Myctophum punctatum (Mp) LC-UV spectrum. Fractions 1 to 8 (F1 to F8) are indicated, as well as the most abundant components detected by HPLC-TOF-HRMS.

Figure 5
figure 5

EPA (a), DHA (b) and ETA (c) structures.

F5 was a peak corresponding to the formula C22H32O2. Dereplication using the DNP database indicated that the compound had the same molecular formula as docosahexaenoic acid (DHA, Fig. 5b), an omega-3 fatty acid with an accurate mass of 328.2402. DHA is found in fish oil from several species as widely reported in the literature22. DHA has been reported to be active against breast (MDA-MB-231, MCF-7), pancreatic (MiaPaca-2) and colorectal (CaCo-2, SW-620) cancer cell lines at a range of concentrations between 10 and 100 µM26.

A molecular formula of C20H32O2 was assigned to F6, which corresponds to the compound 8,11,14,17-eicosatetraenoic acid (ETA, Fig. 5c). This is a known compound closely related to EPA (one less double bond at position 5) with an accurate mass of 304.2402. ETA is an ω-3 fatty acid naturally present in fish oils at levels of around 1–2%27. No biological activities have been reported for this compound.

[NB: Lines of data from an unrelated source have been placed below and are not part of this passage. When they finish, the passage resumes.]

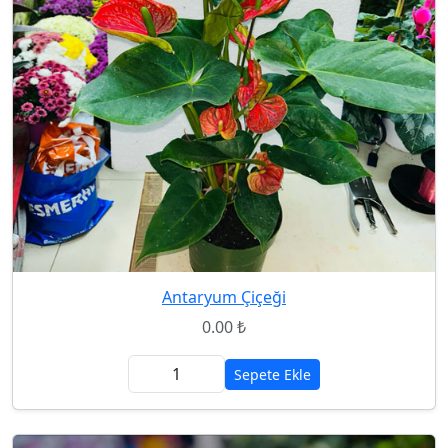
Antaryum Çiçeği
0.00 ₺
Sepete Ekle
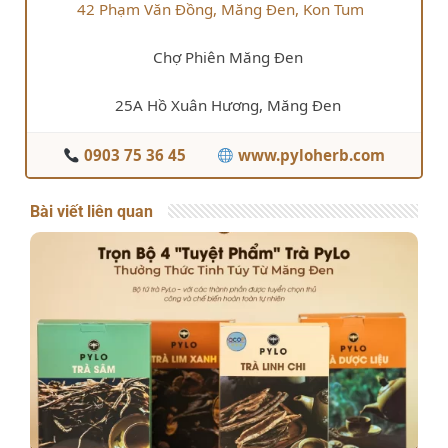
42 Phạm Văn Đồng, Măng Đen, Kon Tum
Chợ Phiên Măng Đen
25A Hồ Xuân Hương, Măng Đen
0903 75 36 45
www.pyloherb.com
Bài viết liên quan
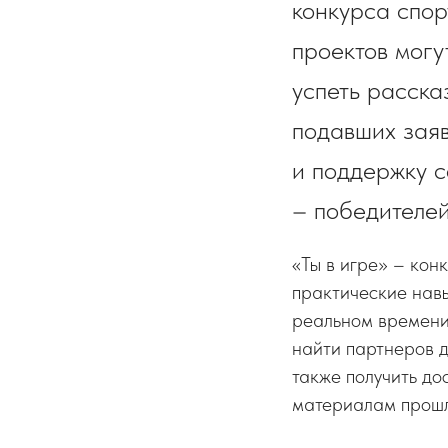
конкурса спор
проектов могу
успеть расска
подавших заяв
и поддержку с
– победителей
«Ты в игре» – кон
практические навы
реальном времени
найти партнеров д
также получить д
материалам прошл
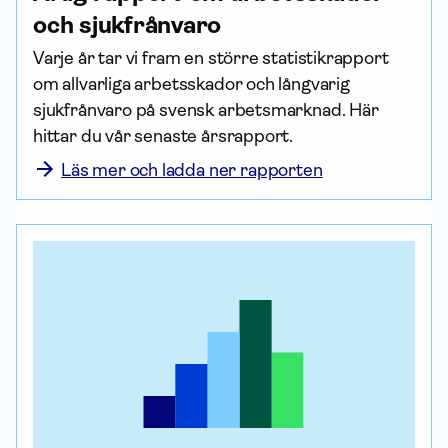
och sjukfrånvaro
Varje år tar vi fram en större statistik­rapport 
om allvarliga arbets­skador och långvarig 
sjukfrånvaro på svensk arbets­marknad. Här 
hittar du vår senaste årsrapport. 
Läs mer och ladda ner rapporten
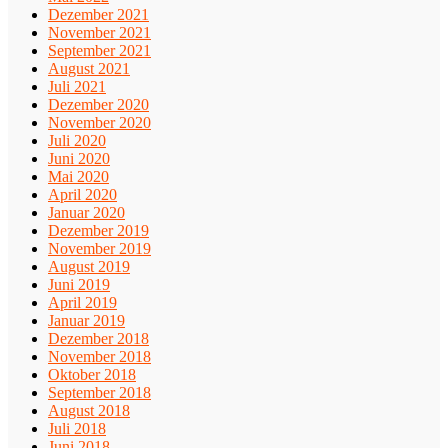
Dezember 2021
November 2021
September 2021
August 2021
Juli 2021
Dezember 2020
November 2020
Juli 2020
Juni 2020
Mai 2020
April 2020
Januar 2020
Dezember 2019
November 2019
August 2019
Juni 2019
April 2019
Januar 2019
Dezember 2018
November 2018
Oktober 2018
September 2018
August 2018
Juli 2018
Juni 2018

F2 and F3 also contained some minor components with molecular formulae C25H38O4 (acc. mass 402.2765) and C29H40O6 (acc. mass 484.2817), most likely corresponding to polyunsaturated fatty acids (PUFAs) due to their retention time and formulae. F7 contained traces of linoleic acid (C18H32O2, acc. mass 280.2402) and 4,8,12,15,19-docosapentaenoic acid (C22H34O2, acc. mass 330.2556). Linoleic acid is an ω-6 fatty acid present in various fish species28 whose anticancer activity has been studied29,30. However, previous studies did not conclude whether or not linoleic acid is active against the cancer cells tested (including colorectal, breast and lung cancer cell lines). 4,8,12,15,19-Docosapentaenoic acid is an ω-3 fatty acid with an unusual distribution of its double bonds. It was isolated for the first time in the Japanese sardine Clupanodon melanostica31. The biological activity of this fatty acid is not reported in the literature. F1 and F8 did not show the presence of any significant components when analysed.

For Mn, the most abundant components were found in fractions 3 and 4 (Fig. 6). F3 corresponded to a peak assigned to the molecular formula C20H30O2, identical to the fraction F4 of the sample Mp and, hence, EPA. The main component of F4 was assigned the molecular formula C22H32O2, and identified as DHA, the same major component that was also present in F5 of Mp extract. F1 also contained a minor peak with a molecular formula of C24H36O4 (acc. mass 402.2765), most likely to be a PUFA due to its retention time and formula. F5 and F6 contained traces of linoleic acid (C18H32O2, acc. mass 280.2402), 4,8,12,15,19-docosapentaenoic acid (C22H34O2, acc. mass 330.2556) and 8,11,14,17-eicosatetraenoic acid (C20H32O2, acc. mass 304.2402). F2, F7 and F8 did not show any significant components by LC/MS.

Figure 6
figure 6

M. norvegica (Mn) LC-UV spectrum. Fractions 1 to 8 (F1 to F8) are indicated, as well as the components detected by HPLC-TOF-HRMS.

Even if similar, also the combination of the various components present in the extracts of the two species may be responsible for the biological activities observed in this study. Forthcoming studies will concern the sampling of more individuals of the two active species and further chemical fractionation in order to isolate and screen each extract component. Some of the detected compounds have already displayed anticancer and/or antibacterial activity in studies reported in the literature23,24,25. Major compounds such as EPA, DHA and ETA are especially interesting for the food and supplement industries32. This is the first time that such activities have been found for these mesopelagic species and we here propose them as new abundant sources of compounds useful for human health.